Same photographer See all

Behind The Lens

Location
I just started the digital photography, after a 25 year of being busy with other things and only having experience with analog photography, and it seemed quite a challenge this time. This photo was taken in a small forest, in the east of the Netherlands, in an observation shelter. Such observation shelters are quite often used as nature in The Netherlands is not that big. This shelter was built and hidden in this forest for observation and photography purposes. Most of the shelters have a small pond close by or in front of it.
Time
I took this photo at 07:14 AM and it wasn't the first photo taken that day. Almost a two hours drive it was. Living near Rotterdam it meant an amazing early start that day, driving up to the location and get dug in. Started at 06:30 AM that day.
Lighting
With nature & wildlife -photography, you've to take what you get at any point when you're able to. In a shelter, you're bounded to the position and location Luckily I was able to take this photo when the sun was just sharing its first light in the forest.
Equipment
I used a Nikon D7200 and a Tamron SP 150-600 F5-6.3 lens.
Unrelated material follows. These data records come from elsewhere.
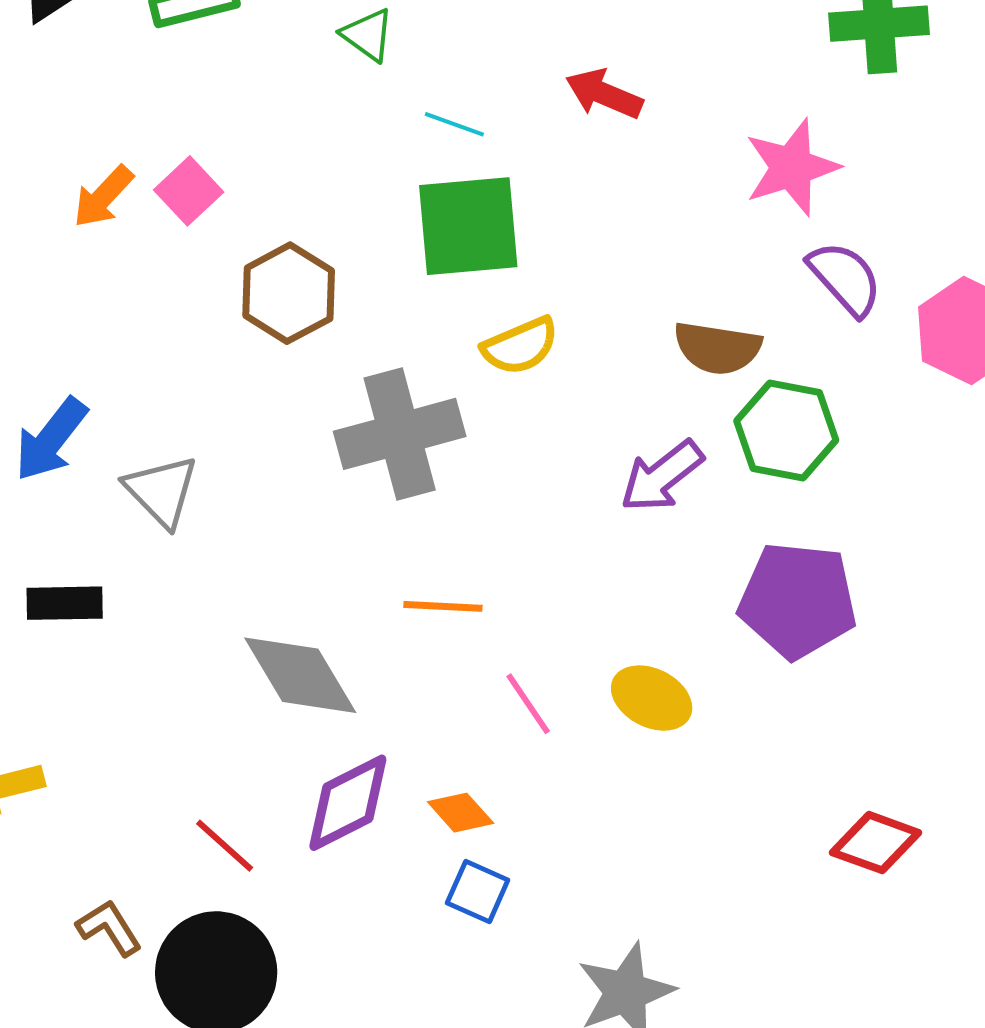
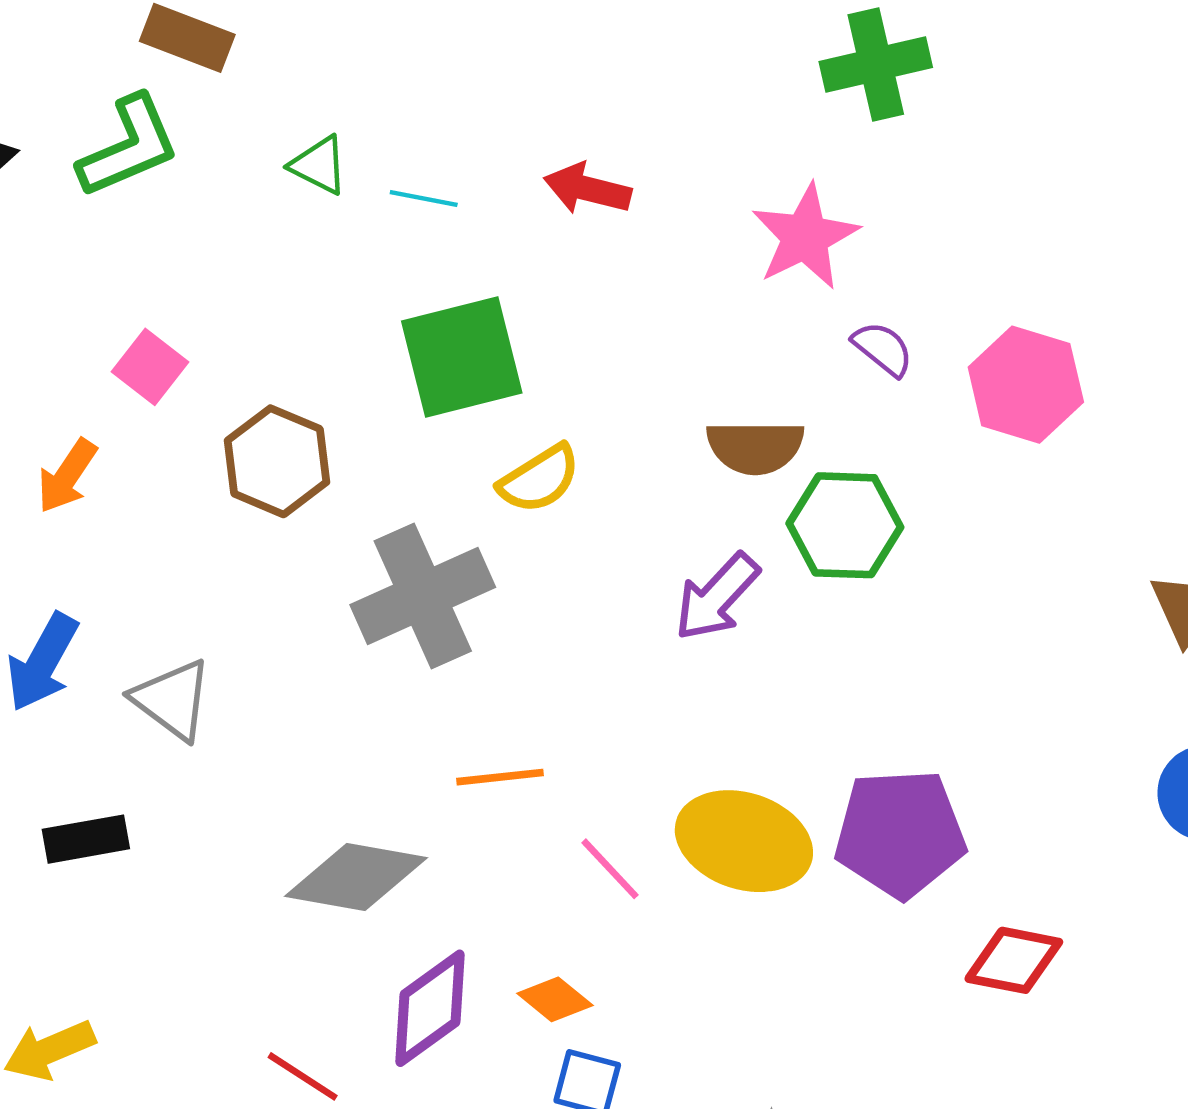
cyan line: (454, 124) -> (424, 199), moved
orange arrow: (103, 197) -> (67, 476), moved
purple semicircle: (845, 278) -> (883, 349), size x0.7
purple pentagon: (798, 600) -> (900, 833), moved
gray diamond: (300, 675) -> (356, 877), turned -40
yellow ellipse: (652, 698) -> (744, 841), size x1.5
Nothing else was used that day.
Inspiration
After starting again with photography I quickly made friends who were, specifically, busy with wildlife photography. I was invited to do a day shooting in a shelter. And so it happened. I do not have a specific specialism in photography. I shoot everything that's worth it, for me. This was actually the second time in a shelter and I was just hoping for a right opportunity. Not really bothered what I would catch in front of my lens. Luckily this little friend showed up for a drink at the pond. The light was great and.... click
Editing
Yes, I did some post-processing on this photo. As it was quite early, with low light, and I didn't have time to change my ISO settings at that time. I needed to boost the light settings a little bit using Lightroom.
In my camera bag
Good question. When I first started photography (again) I had everything with me, all the time. Nowadays I just take that what I think I need for that specific day. (bad luck when I left something at home) So, that can be my 1 or 2 Nikon D7200 bodies (combined) with the Tamron 150-600, a Nikkor AF 80-200 F2.8D ED, a Nikkor AF-S 50mm 1.8 G, a Nikkor AF Mikro 05mm F2.8D, a Nikkor AF-P 18-55 3.5-5.6G (one with and one without VR) or a Tamron 18-200 3.5-5.6 Depending on the subjects, I have a Godox TT520 II flash and a Macro ring flash and when necessary I use a tripod. Recently I bought a Fuji X30 for the daily casual shots of whatever. Normally I carry this little beast every day, all day, everywhere. If not... I just use my phone, a Samsung S8.
Feedback
When you're intentions are to start shooting wildlife, know what to expect with regard to the animals and the location. Some pre-research will not harm you. Without being a forester you could make some changes in the setting it self, so you'll get some more interesting photos. Let them get used to it, do some feeding on a regular base when possible. Always respect wildlife. You're in their world now. Yep, an early "rise and shine" is what you need. Arrive at the chosen site before dawn when you like to have your shots taken during the golden hour. You need to find a way to blend into the environment, using a fixed shelter or small tent, just to make sure the little creatures will not see any movement. Be still... (hard one) I assure you, they will see you or here you when you're out there and that even before you notice that they are there. For the rest, you need a lot of luck. For some reason, our little friends just do what they do despite all the preparations you make. When they arrive at the scene don't start jamming the button straight away. Let them get used to everything. Don't be afraid to use a high ISO setting in low light environments. With the right aperture, shutter speed, and most important, the composition you'll get results in the end. With a good composition, cropping the photo will be less needed. That way you'll see less grain in the final photo. Use the "rule of third" when you can. Create negative or positive space in the shot if you can and use the surrounding where you're in. Continuous focus and a high-speed picture rate will help you as well. Just get out there and enjoy being out there.